Das Rinnsal

Dieser leichte Fluß, der nicht stoppen will. Er sucht sich seinen Weg. Er ist frei. Er kann dort hingehen wohin er will. Nur die Schwerkraft zwingt ihn in Richtung Erde.

Aber das macht ihm nichts aus. Er nimmt sich die Zeit, zu überlegen, ob rechts oder links. Er bahnt sich seinen schweren Weg durch den Raum. Meist nimmt er den leichten, seltenst den schweren. Manchmal, nur manchmal nimmt er den falschen.

Aber das macht ihm nichts. Er trägt jedes Hindernis mit Fassung. Es sieht so aus, als genieße er seine Stetigkeit. Seine Unsterblichkeit. Seine Unendlichkeit. Vielleicht will er garnicht für immer währen. Vielleicht hofft er nur, ein Ende zu finden. Es kommt mir nicht so vor. Diese Bahn, die er beschreibt. Ein langer Weg von oben nach unten. Nach unten zu seiner Mutter Natur. Die ihn gezeugt hat. Die sich um ihn kümmert, daß er nicht versickert. Daß er sich nicht teilen muß. Sie kümmert sich darum, daß er auf dem rechten Weg bleibt.

Aber das macht ihm nichts.
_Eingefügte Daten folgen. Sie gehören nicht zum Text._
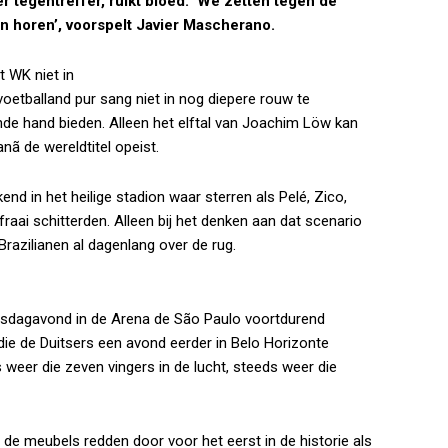
 tegentreffer, ruikt bloed. ‘We zetten tegen de
en horen’, voorspelt Javier Mascherano.
t WK niet in
voetballand pur sang niet in nog diepere rouw te
e hand bieden. Alleen het elftal van Joachim Löw kan
nã de wereldtitel opeist.
nd in het heilige stadion waar sterren als Pelé, Zico,
ai schitterden. Alleen bij het denken aan dat scenario
Brazilianen al dagenlang over de rug.
nsdagavond in de Arena de São Paulo voortdurend
die de Duitsers een avond eerder in Belo Horizonte
weer die zeven vingers in de lucht, steeds weer die
e meubels redden door voor het eerst in de historie als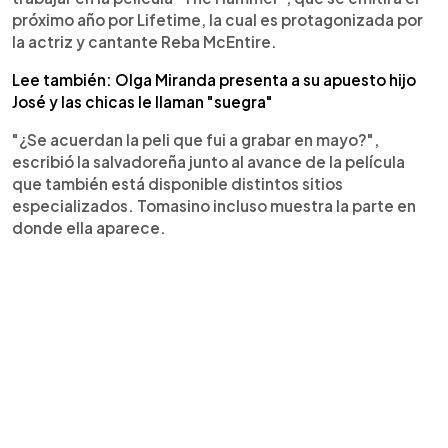
próximo año por Lifetime, la cual es protagonizada por
la actriz y cantante Reba McEntire.
Lee también: Olga Miranda presenta a su apuesto hijo
José y las chicas le llaman "suegra"
"¿Se acuerdan la peli que fui a grabar en mayo?",
escribió la salvadoreña junto al avance de la película
que también está disponible distintos sitios
especializados. Tomasino incluso muestra la parte en
donde ella aparece.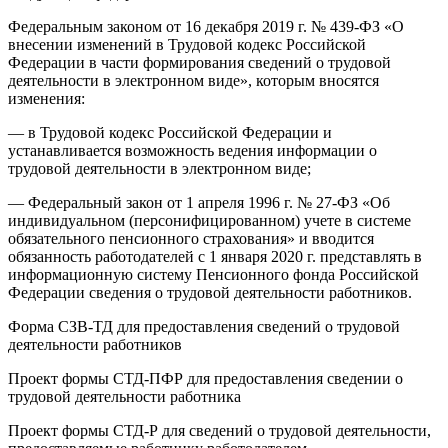
Федеральным законом от 16 декабря 2019 г. № 439-ФЗ «О
внесении изменений в Трудовой кодекс Российской
Федерации в части формирования сведений о трудовой
деятельности в электронном виде», которым вносятся
изменения:
— в Трудовой кодекс Российской Федерации и
устанавливается возможность ведения информации о
трудовой деятельности в электронном виде;
— Федеральный закон от 1 апреля 1996 г. № 27-ФЗ «Об
индивидуальном (персонифицированном) учете в системе
обязательного пенсионного страхования» и вводится
обязанность работодателей с 1 января 2020 г. представлять в
информационную систему Пенсионного фонда Российской
Федерации сведения о трудовой деятельности работников.
Форма СЗВ-ТД для предоставления сведений о трудовой
деятельности работников
Проект формы СТД-ПФР для предоставления сведении о
трудовой деятельности работника
Проект формы СТД-Р для сведений о трудовой деятельности,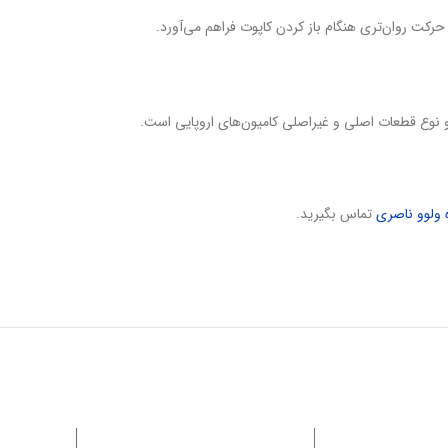
 نوع قطعات اصلی و غیراصلی کامیون‌های اروپایی است.
 ولوو ناصری
تماس بگیرید.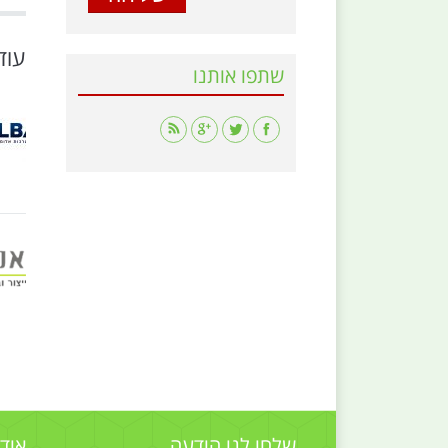
עוד
שתפו אותנו
Find us on:
שלחו לנו הודעה
אוד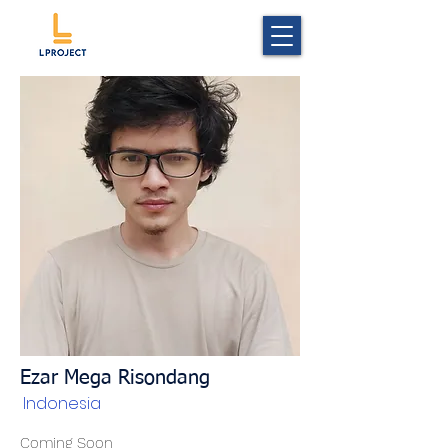
Ezar Mega Risondang
Indonesia
Coming Soon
Er weiß, er muß sich nicht viel um sich selbst kümmern. Er genießt seine Stellung am Busen der Natur, der ihn ernährt, den er wegen seiner Sanftheit liebt. Aber seine Mutter kann sich nicht immer um ihn kümmern.

Aber das macht ihm nichts. Er weiß ja, jeder muß einmal sterben. Aber es ist zu früh für ihn. Vielleicht ist es ja schon sein Ende. Daß weiß nur seine Mutter. Aber manchmal, selten, erreicht er ein Hindernis.

Aber das macht ihm nichts. So wartet er auf Verstärkung von hinten. Diese füllt den Platz vor dem Hindernis, so daß nach einiger Zeit, dieses keines mehr ist. Und er sucht seinen Weg immer weiter. Langsam. Denn er ist zwar flüssig, aber nur dick.

Aber das macht ihm nichts. Denn trifft er auf eine Stufe, so teilt er sich. Seine Mutter hilft ihm nicht. Es löst sich ein Tropfen, von dem Flüßchen. Dieser fliegt durch die Luft, genießt den Flugwind, sammelt Energie. Dann kommt er auf dem Boden auf, und wartet auf Verstärkung, diesmal von oben.

Aber das macht ihm nichts. Er weiß ja, Verstärkung kommt. Ganz sicher. Und sobald Verstärkung angekommen ist, geht seine Suche nach dem Ende weiter, und weiter… und weiter. Aber es stellen sich ihm nicht andere Hindernisse in den Weg. Keine Bäume, keine Sträucher.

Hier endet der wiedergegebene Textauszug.